Es ist Sache des Handelsvertreters, seinen Ausgleichsanspruch im Einzelnen zu beziffern. Für die Berechnung existieren diverse Methoden.[2] Ausgangspunkt der Berechnung sind die in den letzten 12 Tätigkeitsmonaten vor Ende des Vertrags dem Handelsvertreter zugeflossenen Provisionen (Rohausgleich).
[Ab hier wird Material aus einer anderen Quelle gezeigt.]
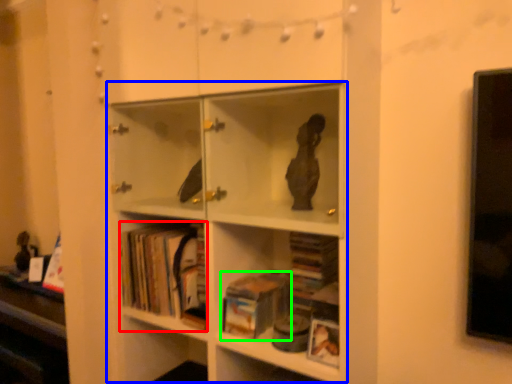 Question: Based on their relative distances, which object is farther from book (highlighted by a red box)? Choose from bookcase (highlighted by a blue box) and book (highlighted by a green box).

Choices:
 (A) bookcase
 (B) book

Answer: (B) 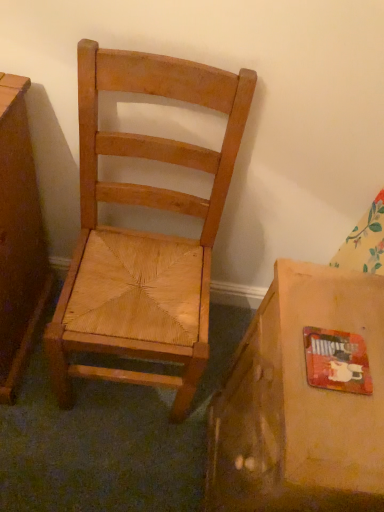 Question: Is matte cardboard box at lower right aimed at natural wood chair at center?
Der Ausgleich ist nach oben begrenzt auf eine Jahresprovision nach dem Durchschnitt der letzten 5 Jahre bzw. bei kürzerer Dauer des Vertrags entsprechend.

Der Ausgleichsanspruch besteht, wenn und soweit

  • der Unternehmer aus der Geschäftsverbindung mit neuen Kunden, die der Handelsvertreter geworben hat, auch nach Beendigung des Handelsvertretervertrags Vorteile hat, und
  • eine Ausgleichszahlung unter Berücksichtigung aller Umstände, insbesondere der dem Handelsvertreter aus Geschäften mit diesen Kunden entgehenden Provisionen, der Billigkeit entspricht (§ 89b Abs. 1 HGB).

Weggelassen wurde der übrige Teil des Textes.